A simple idea is to modify Rabin Karp Algorithm. For example, we can keep the hash value as sum of ASCII values of all characters under modulo of a big prime number. For every character of text, we can add the current character to hash value and subtract the first character of previous window. This solution looks good, but like standard Rabin Karp, the worst case time complexity of this solution is O(mn). The worst case occurs when all hash values match and we one by one match all characters.
We can achieve O(n) time complexity under the assumption that alphabet size is fixed which is typically true as we have maximum 256 possible characters in ASCII. The idea is to use two count arrays:
1) The first count array store frequencies of characters in pattern.

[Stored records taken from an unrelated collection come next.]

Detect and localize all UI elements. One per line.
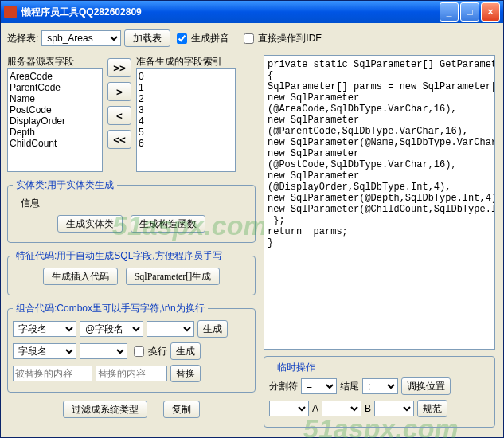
close-button[interactable]: × xyxy=(481,2,500,22)
list-item[interactable]: DisplayOrder xyxy=(10,115,100,127)
extra-select-1[interactable] xyxy=(147,321,194,337)
table-select[interactable]: spb_Areas xyxy=(41,30,121,46)
swap-checkbox[interactable] xyxy=(134,346,144,357)
index-label: 准备生成的字段索引 xyxy=(136,55,236,68)
replace-input[interactable] xyxy=(96,366,167,381)
list-item[interactable]: 6 xyxy=(139,138,233,149)
list-item[interactable]: 1 xyxy=(139,82,233,93)
list-item[interactable]: Name xyxy=(10,93,100,104)
extra-select-3[interactable] xyxy=(374,401,414,416)
list-item[interactable]: 0 xyxy=(139,71,233,82)
direct-ide-checkbox[interactable] xyxy=(244,33,254,44)
gen-entity-button[interactable]: 生成实体类 xyxy=(57,215,123,233)
move-all-left-button[interactable]: << xyxy=(107,130,131,149)
list-item[interactable]: ParentCode xyxy=(10,82,100,93)
select-table-label: 选择表: xyxy=(7,32,38,45)
info-label: 信息 xyxy=(13,197,250,210)
app-icon xyxy=(4,6,17,18)
gen-sqlparam-button[interactable]: SqlParameter[]生成 xyxy=(126,268,221,285)
gen-insert-button[interactable]: 生成插入代码 xyxy=(43,268,118,285)
swap-pos-button[interactable]: 调换位置 xyxy=(401,377,451,395)
index-list[interactable]: 0123456 xyxy=(136,68,236,172)
move-right-button[interactable]: > xyxy=(107,82,131,101)
window-title: 懒程序员工具QQ282602809 xyxy=(21,6,142,19)
gen-ctor-button[interactable]: 生成构造函数 xyxy=(131,215,205,233)
maximize-button[interactable]: □ xyxy=(460,2,479,22)
list-item[interactable]: ChildCount xyxy=(10,138,100,149)
list-item[interactable]: 2 xyxy=(139,93,233,104)
replace-button[interactable]: 替换 xyxy=(170,365,201,382)
list-item[interactable]: 5 xyxy=(139,127,233,138)
b-select-1[interactable] xyxy=(322,401,361,416)
list-item[interactable]: PostCode xyxy=(10,104,100,115)
minimize-button[interactable]: _ xyxy=(440,2,459,22)
list-item[interactable]: AreaCode xyxy=(10,71,100,82)
source-fields-label: 服务器源表字段 xyxy=(7,55,103,68)
list-item[interactable]: 4 xyxy=(139,115,233,127)
copy-button[interactable]: 复制 xyxy=(163,401,200,418)
end-select[interactable]: ; xyxy=(362,378,398,394)
split-select[interactable]: = xyxy=(301,378,337,394)
code-output[interactable]: private static SqlParameter[] GetParamet… xyxy=(264,55,495,350)
list-item[interactable]: Depth xyxy=(10,127,100,138)
field-select-2[interactable]: 字段名 xyxy=(13,343,76,359)
filter-systype-button[interactable]: 过滤成系统类型 xyxy=(63,401,147,418)
list-item[interactable]: 3 xyxy=(139,104,233,115)
temp-op-group: 临时操作 分割符 = 结尾 ; 调换位置 A B 规范 xyxy=(264,356,495,428)
norm-button[interactable]: 规范 xyxy=(417,400,447,417)
entity-group: 实体类:用于实体类生成 信息 生成实体类 生成构造函数 xyxy=(7,178,256,243)
source-fields-list[interactable]: AreaCodeParentCodeNamePostCodeDisplayOrd… xyxy=(7,68,103,172)
combo-code-group: 组合代码:Combox里可以手写字符,\r\n为换行 字段名 @字段名 生成 字… xyxy=(7,302,256,393)
field-select-1[interactable]: 字段名 xyxy=(13,321,76,337)
a-select-1[interactable] xyxy=(269,401,309,416)
replaced-input[interactable] xyxy=(13,366,92,381)
extra-select-2[interactable] xyxy=(80,343,127,359)
feature-code-group: 特征代码:用于自动生成SQL字段,方便程序员手写 生成插入代码 SqlParam… xyxy=(7,249,256,295)
gen-combo-button-2[interactable]: 生成 xyxy=(170,342,201,360)
pinyin-checkbox[interactable] xyxy=(177,33,187,44)
move-left-button[interactable]: < xyxy=(107,106,131,125)
at-field-select[interactable]: @字段名 xyxy=(80,321,143,337)
move-all-right-button[interactable]: >> xyxy=(107,58,131,77)
load-table-button[interactable]: 加载表 xyxy=(124,29,170,47)
gen-combo-button[interactable]: 生成 xyxy=(197,320,228,338)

2) The second count array stores frequencies of characters in current window of text.
The important thing to note is, time complexity to compare two count arrays is O(1) as the number of elements in them are fixed (independent of pattern and text sizes). Following are steps of this algorithm.
1) Store counts of frequencies of pattern in first count array countP[]. Also store counts of frequencies of characters in first window of text in array countTW[].
2) Now run a loop from i = M to N-1. Do following in loop.
…..a) If the two count arrays are identical, we found an occurrence.
…..b) Increment count of current character of text in countTW[]
…..c) Decrement count of first character in previous window in countWT[]
3) The last window is not checked by above loop, so explicitly check it.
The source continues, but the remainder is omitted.